*TASK PROMPT*:
Report the count, and only the count, of lines in the records that include the word "cancer".

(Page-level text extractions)
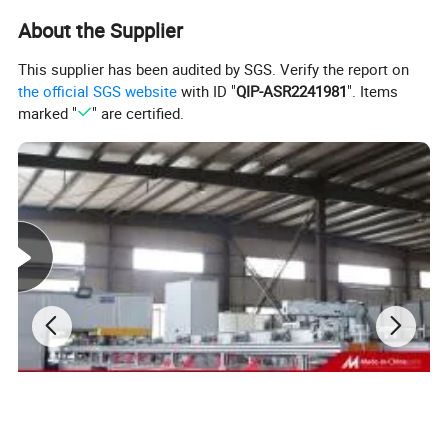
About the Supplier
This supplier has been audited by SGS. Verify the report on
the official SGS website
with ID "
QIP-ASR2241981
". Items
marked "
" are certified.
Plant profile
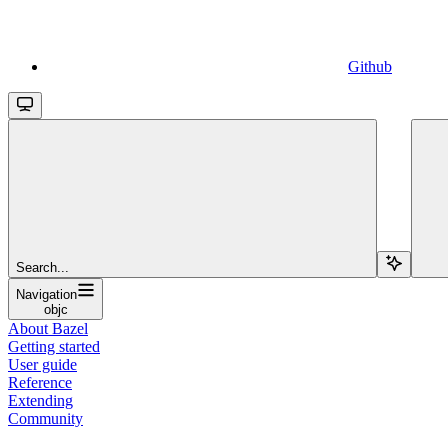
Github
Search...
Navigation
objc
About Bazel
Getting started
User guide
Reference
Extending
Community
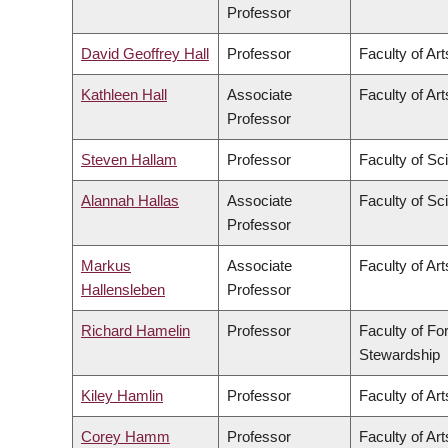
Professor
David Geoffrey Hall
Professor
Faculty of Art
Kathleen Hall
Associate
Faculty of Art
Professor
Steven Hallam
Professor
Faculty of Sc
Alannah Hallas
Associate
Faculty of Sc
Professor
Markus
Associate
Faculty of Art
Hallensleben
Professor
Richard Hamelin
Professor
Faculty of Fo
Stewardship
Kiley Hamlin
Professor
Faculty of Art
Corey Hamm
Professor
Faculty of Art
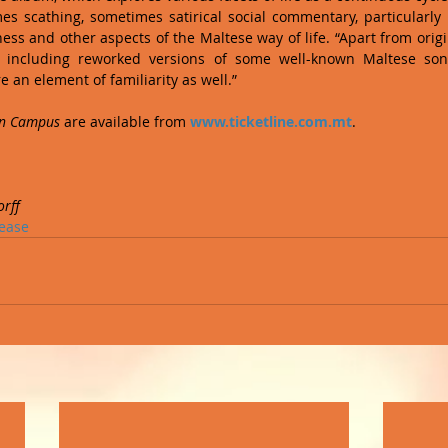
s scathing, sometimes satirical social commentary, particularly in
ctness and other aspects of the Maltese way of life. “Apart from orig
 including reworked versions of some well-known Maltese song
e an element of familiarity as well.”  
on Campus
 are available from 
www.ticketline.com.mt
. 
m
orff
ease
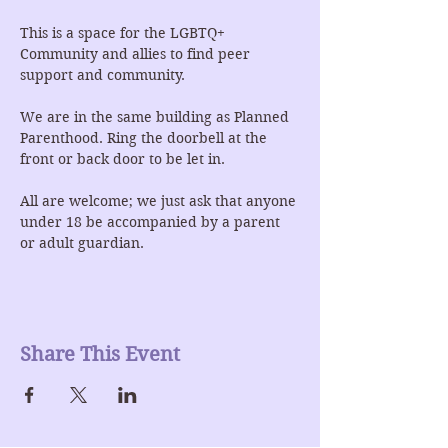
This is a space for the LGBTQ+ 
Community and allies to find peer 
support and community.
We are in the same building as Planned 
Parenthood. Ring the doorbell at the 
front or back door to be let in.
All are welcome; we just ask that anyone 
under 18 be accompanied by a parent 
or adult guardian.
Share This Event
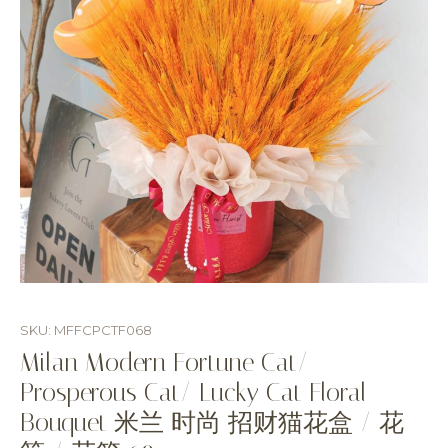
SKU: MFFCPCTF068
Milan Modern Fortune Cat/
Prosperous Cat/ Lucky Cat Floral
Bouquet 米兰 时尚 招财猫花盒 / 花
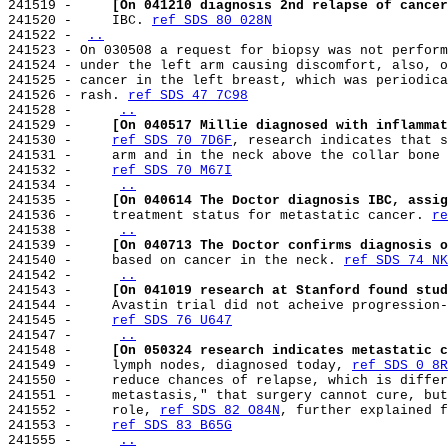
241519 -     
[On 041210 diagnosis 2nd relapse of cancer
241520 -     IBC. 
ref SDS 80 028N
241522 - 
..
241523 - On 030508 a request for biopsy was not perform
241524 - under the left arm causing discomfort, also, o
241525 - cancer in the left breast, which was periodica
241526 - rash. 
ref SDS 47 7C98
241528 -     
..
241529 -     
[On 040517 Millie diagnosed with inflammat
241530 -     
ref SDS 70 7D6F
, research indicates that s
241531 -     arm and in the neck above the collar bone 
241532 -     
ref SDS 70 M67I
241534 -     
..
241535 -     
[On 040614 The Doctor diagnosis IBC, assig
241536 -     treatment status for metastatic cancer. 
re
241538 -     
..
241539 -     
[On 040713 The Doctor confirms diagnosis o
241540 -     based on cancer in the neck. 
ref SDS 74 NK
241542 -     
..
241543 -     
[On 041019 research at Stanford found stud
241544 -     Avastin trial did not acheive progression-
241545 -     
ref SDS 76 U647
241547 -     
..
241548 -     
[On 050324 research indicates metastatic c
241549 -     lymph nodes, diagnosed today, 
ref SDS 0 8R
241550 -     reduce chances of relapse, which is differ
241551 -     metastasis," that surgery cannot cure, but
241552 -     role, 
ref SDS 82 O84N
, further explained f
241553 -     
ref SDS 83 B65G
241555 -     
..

==

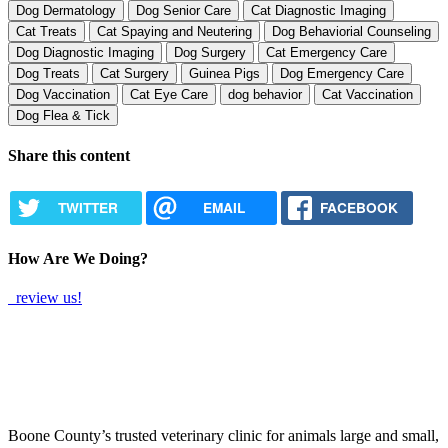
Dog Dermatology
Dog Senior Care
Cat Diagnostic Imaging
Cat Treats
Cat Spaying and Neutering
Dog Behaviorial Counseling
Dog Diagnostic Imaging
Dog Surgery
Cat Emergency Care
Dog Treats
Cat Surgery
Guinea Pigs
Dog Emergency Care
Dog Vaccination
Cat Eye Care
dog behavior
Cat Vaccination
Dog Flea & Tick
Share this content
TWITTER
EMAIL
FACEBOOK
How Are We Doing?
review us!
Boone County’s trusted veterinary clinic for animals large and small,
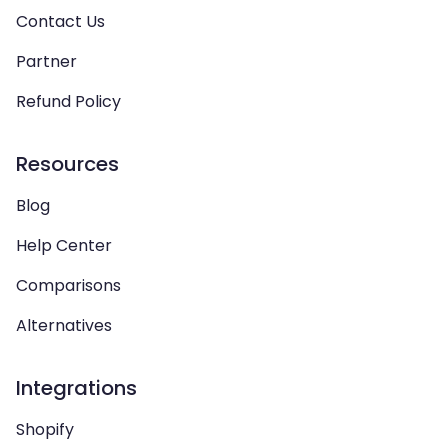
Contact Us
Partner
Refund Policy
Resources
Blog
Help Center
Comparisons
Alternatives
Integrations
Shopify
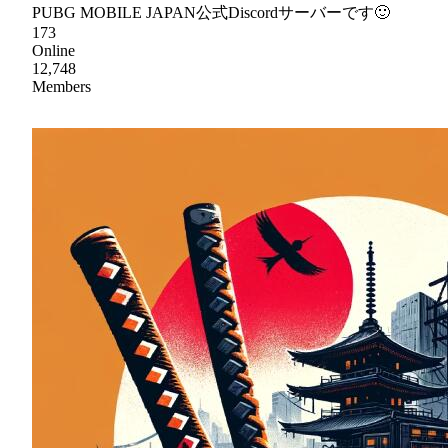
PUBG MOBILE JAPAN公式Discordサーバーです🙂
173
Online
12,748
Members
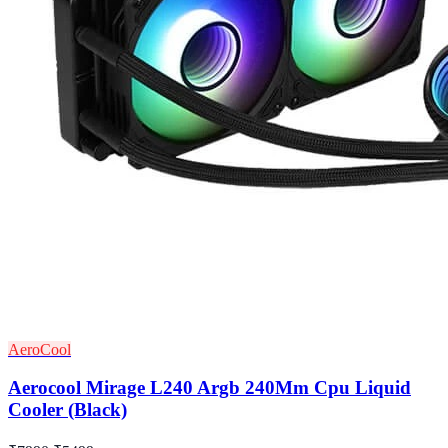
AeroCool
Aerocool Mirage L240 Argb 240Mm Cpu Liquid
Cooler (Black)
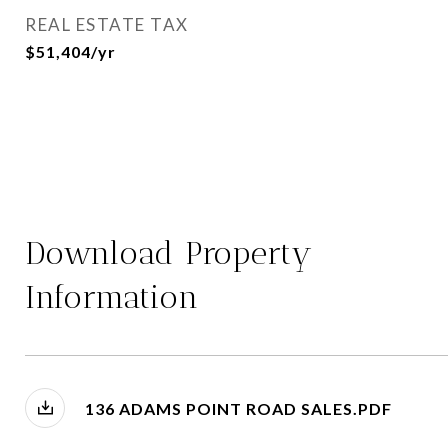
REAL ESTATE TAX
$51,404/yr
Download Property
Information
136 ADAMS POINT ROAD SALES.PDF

...

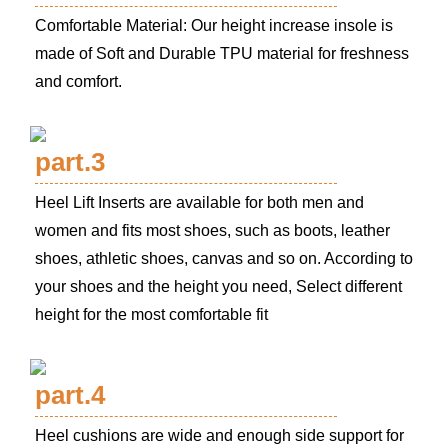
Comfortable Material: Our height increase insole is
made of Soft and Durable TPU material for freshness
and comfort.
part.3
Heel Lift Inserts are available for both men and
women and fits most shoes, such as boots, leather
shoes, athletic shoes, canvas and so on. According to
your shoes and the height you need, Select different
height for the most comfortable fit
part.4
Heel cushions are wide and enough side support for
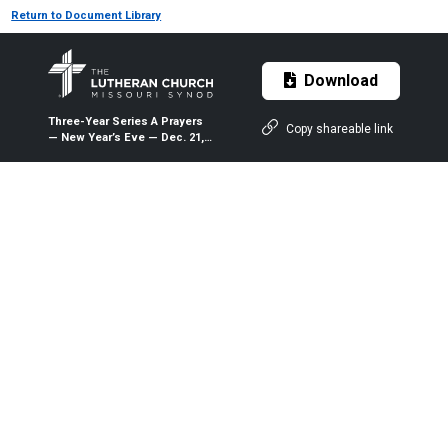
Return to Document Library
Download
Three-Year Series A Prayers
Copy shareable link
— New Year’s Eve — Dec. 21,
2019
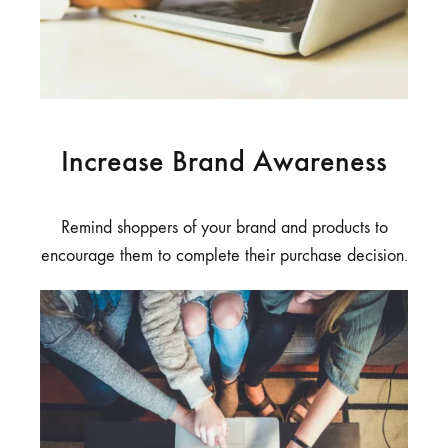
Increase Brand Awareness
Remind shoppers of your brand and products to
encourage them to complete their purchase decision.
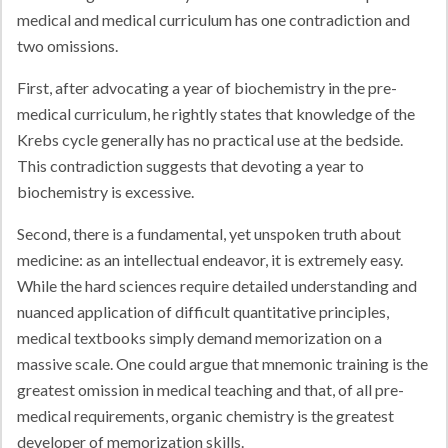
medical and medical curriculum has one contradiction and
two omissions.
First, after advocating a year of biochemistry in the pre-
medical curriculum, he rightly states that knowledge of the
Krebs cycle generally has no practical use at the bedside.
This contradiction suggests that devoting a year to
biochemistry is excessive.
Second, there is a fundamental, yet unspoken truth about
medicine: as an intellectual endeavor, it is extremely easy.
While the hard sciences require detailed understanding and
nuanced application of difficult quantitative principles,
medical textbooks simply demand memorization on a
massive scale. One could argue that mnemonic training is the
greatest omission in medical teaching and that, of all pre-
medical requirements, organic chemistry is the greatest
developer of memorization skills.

*REPLY TO THE EXERCISE*:
4